I’ve been on a huge space opera kick for the last year or so and have been reading every example of the New Space Opera I can get my hands on. Space opera, for those who don’t know, is the sort of larger-than-life science fiction typified by Star Wars and Star Trek. Unlike Hard Science Fiction, which attempts to limit itself to what’s possible, or at least close to what’s possible, Space Opera is happy to slush around in all kinds of impossibilities.

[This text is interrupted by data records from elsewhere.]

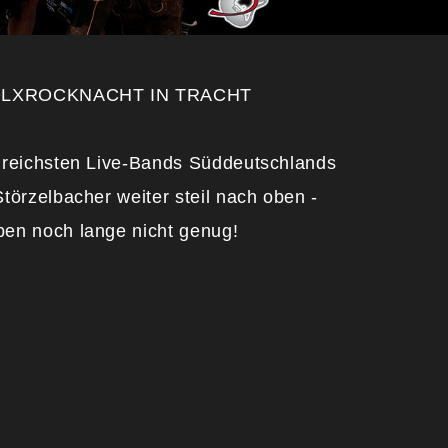
CKNACHT IN TRACHT
lgreichsten Live-Bands Süddeutschlands
Störzelbacher weiter steil nach oben -
ben noch lange nicht genug!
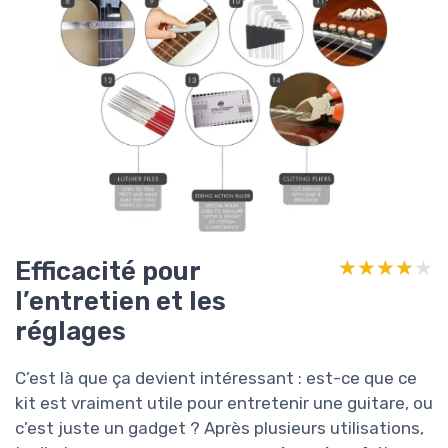
Efficacité pour
★★★★★
★★★★★
l’entretien et les
réglages
C’est là que ça devient intéressant : est-ce que ce
kit est vraiment utile pour entretenir une guitare, ou
c’est juste un gadget ? Après plusieurs utilisations,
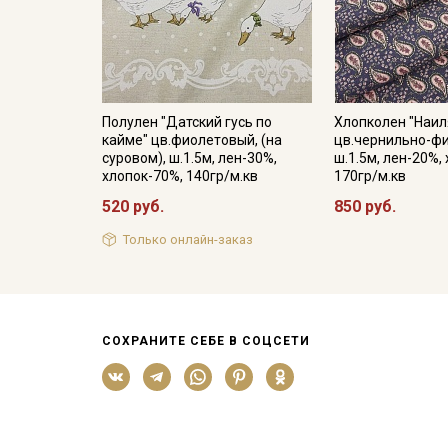
Полулен "Датский гусь по
Хлопколен "Наил
кайме" цв.фиолетовый, (на
цв.чернильно-ф
суровом), ш.1.5м, лен-30%,
ш.1.5м, лен-20%,
хлопок-70%, 140гр/м.кв
170гр/м.кв
520 руб.
850 руб.
Только онлайн-заказ
СОХРАНИТЕ СЕБЕ В СОЦСЕТИ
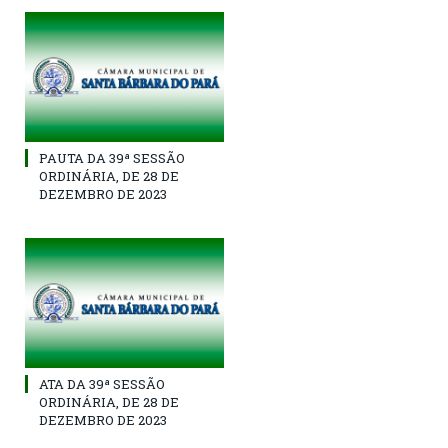
PAUTA DA 39ª SESSÃO
ORDINÁRIA, DE 28 DE
DEZEMBRO DE 2023
ATA DA 39ª SESSÃO
ORDINÁRIA, DE 28 DE
DEZEMBRO DE 2023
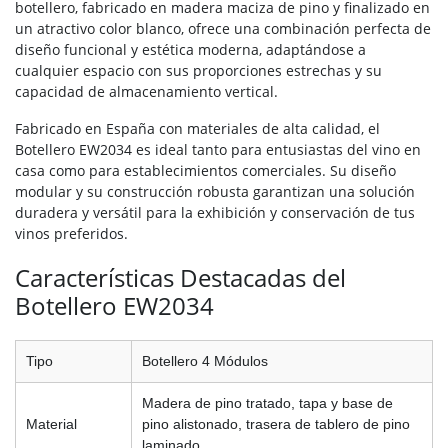
botellero, fabricado en madera maciza de pino y finalizado en
un atractivo color blanco, ofrece una combinación perfecta de
diseño funcional y estética moderna, adaptándose a
cualquier espacio con sus proporciones estrechas y su
capacidad de almacenamiento vertical.
Fabricado en España con materiales de alta calidad, el
Botellero EW2034 es ideal tanto para entusiastas del vino en
casa como para establecimientos comerciales. Su diseño
modular y su construcción robusta garantizan una solución
duradera y versátil para la exhibición y conservación de tus
vinos preferidos.
Características Destacadas del
Botellero EW2034
Tipo
Botellero 4 Módulos
Madera de pino tratado, tapa y base de
Material
pino alistonado, trasera de tablero de pino
laminado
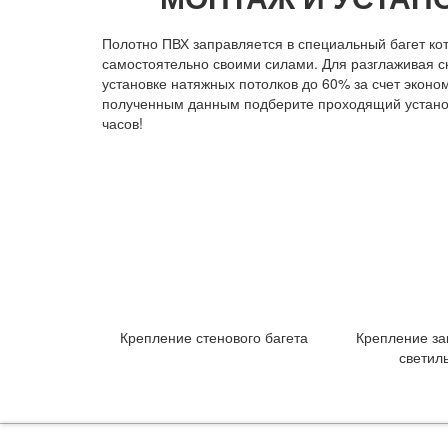
Полотно ПВХ заправляется в специальный багет ко
самостоятельно своими силами. Для разглаживая 
установке натяжных потолков до 60% за счет эконо
полученным данным подберите проходящий установо
часов!
Крепление стенового багета
Крепление за
светил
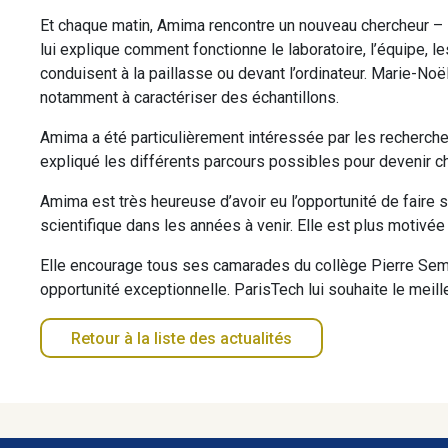
Et chaque matin, Amima rencontre un nouveau chercheur –
lui explique comment fonctionne le laboratoire, l’équipe, 
conduisent à la paillasse ou devant l’ordinateur. Marie-Noë
notamment à caractériser des échantillons.
Amima a été particulièrement intéressée par les recherches
expliqué les différents parcours possibles pour devenir 
Amima est très heureuse d’avoir eu l’opportunité de faire 
scientifique dans les années à venir. Elle est plus motivé
Elle encourage tous ses camarades du collège Pierre Sema
opportunité exceptionnelle. ParisTech lui souhaite le meil
Retour à la liste des actualités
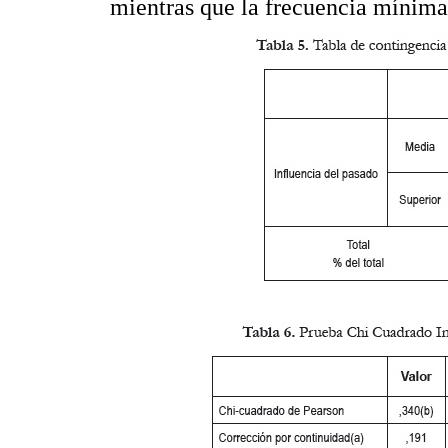
mientras que la frecuencia mínima 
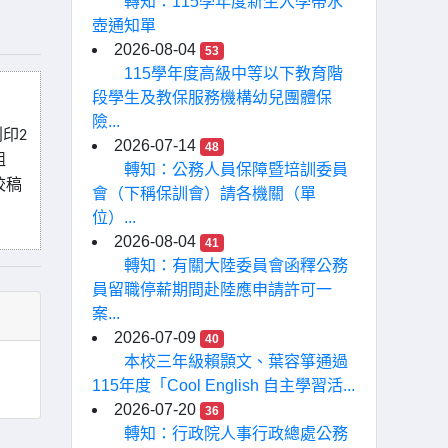
轉知：115學年度新生入學帶水
壺通知單
2026-08-04
53
115學年度高級中等以下教育階
段學生及教保服務機構幼兒團體保
險...
列印
2
2026-07-14
48
組
轉知：公務人員保障暨培訓委員
校稿
會（下稱保訓會）請各機關（單
位）...
2026-08-04
41
轉知：有關大陸委員會函釋公務
員留職停薪期間赴陸應申請許可一
案...
2026-07-09
40
本校三年級賴顥文、葉容箏通過
115年度「Cool English 自主學習活...
2026-07-20
36
轉知：行政院人事行政總處公務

Faster-than-light travel, wormholes, time travel, myriad alien civilizations — space opera does it all. The New Space Opera is a movement that’s grown in popularity over the last few years, and fuses some aspects of Hard SF onto a space operatic frame. Alastair Reynolds is one of the leading writers of the New Space Opera and his Revelation Space trilogy typifies the movement.
Absolution Gap is the third book in this series. In earlier novels, humanity has expanded to the stars via “lighthuggers”, starships that travel just below the speed of light. They’ve found the ruins of a dozen alien civilization, but time and again the aliens are long dead by the time we arrive. Over the course of the first two books, we discover exactly why all these alien civilizations died … and why we might be next. Absolution Gap promises to answer the question of whether we can avoid our own extinction, though it’s certainly taking its time doing it.
Reynolds is quick enough to bring characters from Book 2, but he also introduces a new subplot on a world entirely divorced in time and space from the main storyline. This tends to slow down the pace of the book as you pop back and forth from the characters you care about to new ones that aren’t nearly as compelling. I expect there will be a pay off for this divergence — Reynolds is always good about delivering on that — but I wish he’d sped things up.